There are a number of reasons this system is ineffective. First, there is no incentive for an advisor to go out of their way to aid a student. Second, rarely does the professor have any knowledge of the intricacies of the student's academic area of interest. At best, a first year might walk out of the advisor's office with names or phone numbers of people to contact. Third, advisors assigned to first years are often relatively new to the school themselves, depending on the department, and have only recently acclimated to the complicated academic culture of the College of Arts and Sciences.

These deficiencies are more the result of logistical convenience than lack of vision or planning by the College administration. Trying to pair every incoming first year with an appropriate advisor in the department of the student's perspective major would be a logistical nightmare. This match-up would discourage students from trying as wide an array of disciplines as possible by pushing the student toward what they have decided as a prospective major. It also presents the problem of students changing their minds about a major, then forcing the student to start from scratch with a new advisor.

Instead, students should not use their advisor as a source of factual information regarding coursework, but as a source of subjective and impartial advice or guidance. This professor should ask questions that would help guide the student through the tough decisions involved in choosing an academic focus. Rather than asking a student what class they have chosen to satisfy the second writing requirement, first years should be asked why they favor a pre-Commerce program over an economics major in the College.

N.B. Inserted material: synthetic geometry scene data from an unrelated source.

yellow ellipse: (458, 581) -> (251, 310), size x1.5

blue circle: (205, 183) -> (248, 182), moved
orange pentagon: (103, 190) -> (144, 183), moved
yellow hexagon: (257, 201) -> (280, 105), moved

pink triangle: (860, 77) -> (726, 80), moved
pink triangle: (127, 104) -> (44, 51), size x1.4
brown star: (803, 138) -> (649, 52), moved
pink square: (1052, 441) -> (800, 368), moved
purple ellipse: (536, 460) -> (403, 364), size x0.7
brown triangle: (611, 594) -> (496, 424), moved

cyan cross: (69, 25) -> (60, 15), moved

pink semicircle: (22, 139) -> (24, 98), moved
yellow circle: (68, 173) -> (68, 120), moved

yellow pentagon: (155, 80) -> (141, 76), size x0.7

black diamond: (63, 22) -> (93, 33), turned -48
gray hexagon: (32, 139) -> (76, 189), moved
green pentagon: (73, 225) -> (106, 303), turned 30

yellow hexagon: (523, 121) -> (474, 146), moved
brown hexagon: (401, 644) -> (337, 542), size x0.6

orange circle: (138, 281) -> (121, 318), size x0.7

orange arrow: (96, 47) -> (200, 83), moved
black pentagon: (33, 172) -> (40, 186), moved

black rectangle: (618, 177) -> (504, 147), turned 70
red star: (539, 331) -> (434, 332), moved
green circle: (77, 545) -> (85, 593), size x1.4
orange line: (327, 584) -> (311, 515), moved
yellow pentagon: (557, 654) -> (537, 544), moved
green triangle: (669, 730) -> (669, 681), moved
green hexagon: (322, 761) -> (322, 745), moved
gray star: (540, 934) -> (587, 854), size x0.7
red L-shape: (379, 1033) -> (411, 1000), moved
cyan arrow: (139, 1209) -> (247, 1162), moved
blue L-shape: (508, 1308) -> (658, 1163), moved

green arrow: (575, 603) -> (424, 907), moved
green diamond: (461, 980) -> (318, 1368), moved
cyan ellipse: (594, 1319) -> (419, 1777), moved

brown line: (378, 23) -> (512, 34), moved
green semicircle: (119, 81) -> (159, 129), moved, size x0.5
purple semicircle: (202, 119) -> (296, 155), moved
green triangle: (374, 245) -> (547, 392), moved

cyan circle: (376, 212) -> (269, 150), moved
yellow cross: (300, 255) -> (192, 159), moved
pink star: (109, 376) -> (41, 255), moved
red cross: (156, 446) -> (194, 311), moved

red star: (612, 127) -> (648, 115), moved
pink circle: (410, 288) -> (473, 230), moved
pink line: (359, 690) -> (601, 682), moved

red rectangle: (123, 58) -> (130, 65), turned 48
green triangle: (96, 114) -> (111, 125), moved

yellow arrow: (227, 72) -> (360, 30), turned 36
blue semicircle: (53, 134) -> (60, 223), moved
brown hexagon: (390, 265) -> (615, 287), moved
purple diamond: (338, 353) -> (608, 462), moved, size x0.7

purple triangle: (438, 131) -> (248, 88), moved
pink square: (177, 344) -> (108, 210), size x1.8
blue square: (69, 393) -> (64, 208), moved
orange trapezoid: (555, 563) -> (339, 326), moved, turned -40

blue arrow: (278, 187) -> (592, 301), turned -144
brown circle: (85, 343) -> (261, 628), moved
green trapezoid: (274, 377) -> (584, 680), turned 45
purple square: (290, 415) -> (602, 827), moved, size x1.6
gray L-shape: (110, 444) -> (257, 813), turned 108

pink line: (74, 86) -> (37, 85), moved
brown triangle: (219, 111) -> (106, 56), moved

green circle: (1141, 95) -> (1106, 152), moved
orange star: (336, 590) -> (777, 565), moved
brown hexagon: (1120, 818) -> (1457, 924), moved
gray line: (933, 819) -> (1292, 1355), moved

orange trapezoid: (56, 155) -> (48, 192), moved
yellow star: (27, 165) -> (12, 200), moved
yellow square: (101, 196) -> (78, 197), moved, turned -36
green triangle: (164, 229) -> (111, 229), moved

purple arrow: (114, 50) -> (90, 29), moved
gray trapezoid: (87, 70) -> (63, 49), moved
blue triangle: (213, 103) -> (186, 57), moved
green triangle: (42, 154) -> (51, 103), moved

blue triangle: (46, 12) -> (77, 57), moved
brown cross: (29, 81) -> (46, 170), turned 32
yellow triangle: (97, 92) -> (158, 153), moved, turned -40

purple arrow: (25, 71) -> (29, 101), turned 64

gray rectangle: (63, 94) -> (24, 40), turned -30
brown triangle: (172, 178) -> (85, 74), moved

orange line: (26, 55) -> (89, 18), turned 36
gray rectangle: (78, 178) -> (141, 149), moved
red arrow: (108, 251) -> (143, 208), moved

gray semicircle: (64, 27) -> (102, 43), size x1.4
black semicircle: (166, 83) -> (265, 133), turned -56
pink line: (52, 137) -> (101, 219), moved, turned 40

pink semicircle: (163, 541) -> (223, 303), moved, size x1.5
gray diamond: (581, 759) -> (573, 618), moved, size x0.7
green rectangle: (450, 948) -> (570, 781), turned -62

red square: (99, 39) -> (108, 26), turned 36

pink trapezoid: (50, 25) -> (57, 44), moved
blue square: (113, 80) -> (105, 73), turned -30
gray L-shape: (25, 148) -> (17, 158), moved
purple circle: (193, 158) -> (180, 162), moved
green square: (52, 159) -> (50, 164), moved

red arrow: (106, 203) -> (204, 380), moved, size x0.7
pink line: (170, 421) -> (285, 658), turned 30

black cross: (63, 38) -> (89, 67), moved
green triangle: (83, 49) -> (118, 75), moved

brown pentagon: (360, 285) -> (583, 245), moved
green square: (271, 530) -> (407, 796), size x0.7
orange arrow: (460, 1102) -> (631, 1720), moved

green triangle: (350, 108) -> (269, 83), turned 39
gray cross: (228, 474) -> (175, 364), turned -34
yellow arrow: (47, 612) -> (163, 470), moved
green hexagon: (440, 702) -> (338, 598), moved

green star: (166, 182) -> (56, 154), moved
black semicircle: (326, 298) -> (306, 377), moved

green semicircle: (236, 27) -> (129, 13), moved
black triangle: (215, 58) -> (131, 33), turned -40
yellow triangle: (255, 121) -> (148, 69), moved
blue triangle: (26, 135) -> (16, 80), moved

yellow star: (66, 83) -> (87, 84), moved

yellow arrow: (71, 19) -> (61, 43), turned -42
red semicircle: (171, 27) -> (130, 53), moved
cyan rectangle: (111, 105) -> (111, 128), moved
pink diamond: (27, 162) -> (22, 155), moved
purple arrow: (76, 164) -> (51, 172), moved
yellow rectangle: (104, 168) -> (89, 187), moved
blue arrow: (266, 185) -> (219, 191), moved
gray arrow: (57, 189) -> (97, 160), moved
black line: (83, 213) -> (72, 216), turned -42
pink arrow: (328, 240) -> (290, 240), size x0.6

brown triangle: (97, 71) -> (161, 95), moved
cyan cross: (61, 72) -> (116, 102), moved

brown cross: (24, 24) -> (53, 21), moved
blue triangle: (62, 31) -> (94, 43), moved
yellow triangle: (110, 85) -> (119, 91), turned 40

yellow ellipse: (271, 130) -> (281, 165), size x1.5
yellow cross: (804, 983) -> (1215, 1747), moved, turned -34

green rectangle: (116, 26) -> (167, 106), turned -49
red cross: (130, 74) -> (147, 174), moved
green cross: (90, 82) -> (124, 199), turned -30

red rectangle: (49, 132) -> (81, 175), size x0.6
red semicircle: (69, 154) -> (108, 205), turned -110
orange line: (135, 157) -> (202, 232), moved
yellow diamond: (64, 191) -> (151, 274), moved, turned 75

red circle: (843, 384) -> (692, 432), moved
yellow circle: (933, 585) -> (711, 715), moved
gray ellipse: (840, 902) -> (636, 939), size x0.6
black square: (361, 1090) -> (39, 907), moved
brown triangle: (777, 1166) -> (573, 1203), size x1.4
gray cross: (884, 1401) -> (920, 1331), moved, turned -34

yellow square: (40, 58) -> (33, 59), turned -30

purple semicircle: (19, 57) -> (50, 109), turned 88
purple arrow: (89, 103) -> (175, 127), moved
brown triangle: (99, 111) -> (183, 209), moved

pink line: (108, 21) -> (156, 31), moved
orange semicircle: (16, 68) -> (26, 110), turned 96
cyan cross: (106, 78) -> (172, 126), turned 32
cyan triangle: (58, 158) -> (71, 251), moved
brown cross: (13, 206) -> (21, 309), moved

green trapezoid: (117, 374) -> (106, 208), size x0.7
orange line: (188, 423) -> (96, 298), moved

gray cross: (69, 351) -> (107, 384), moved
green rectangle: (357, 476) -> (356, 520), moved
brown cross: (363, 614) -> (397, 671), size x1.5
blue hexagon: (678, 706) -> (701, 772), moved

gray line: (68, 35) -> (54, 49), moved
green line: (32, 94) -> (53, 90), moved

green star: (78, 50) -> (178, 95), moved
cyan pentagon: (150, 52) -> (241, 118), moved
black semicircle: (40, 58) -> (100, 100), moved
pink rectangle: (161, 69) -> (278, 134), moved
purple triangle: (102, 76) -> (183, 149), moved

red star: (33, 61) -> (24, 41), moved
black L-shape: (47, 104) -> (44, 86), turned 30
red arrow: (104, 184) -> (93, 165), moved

The best way to implement such a change would be to offer all basic course information online. Students could input their prospective major and the classes already completed into the database. The software could then compile an array of courses that would be appropriate by credit, major and interest. Once the course-work side of advising was eliminated, the student could then sit down with an advisor to discuss the student's long-term goals at the University.

The University is pursuing this idea in their search for a replacement of the outdated software currently used by advisors. Hopefully, when the new software is selected, it will be offered to students as a companion to the online COD and ISIS databases.

The next problem is the motivation of the advisors. At this point, there is no advantage to being a particularly effective advisor other than the warm and fuzzy feeling received after truly aiding a student. But warm and fuzzy feelings do not get a professor tenure. Frequently, those professors assigned to first year students are busy researching and publishing articles. There is no marginal benefit to taking an hour or two away from research to guide a confused first year student.

Tenured professors have both the time, and most often the age experience, to effectively advise first- year students. These faculty members, professors most familiar with how to navigate both their department and the College altogether, should counsel first years in their long term academic planning.

The current system of first year advising is completely ineffective. Professors don't have the time, motivation or access to information to effectively advise needy first year students. Hopefully, the College will work to change the role of these counselors from sources of factual information and rectangular index cards, to providers of subjective guidance and the advice that comes from years of immersion in higher education.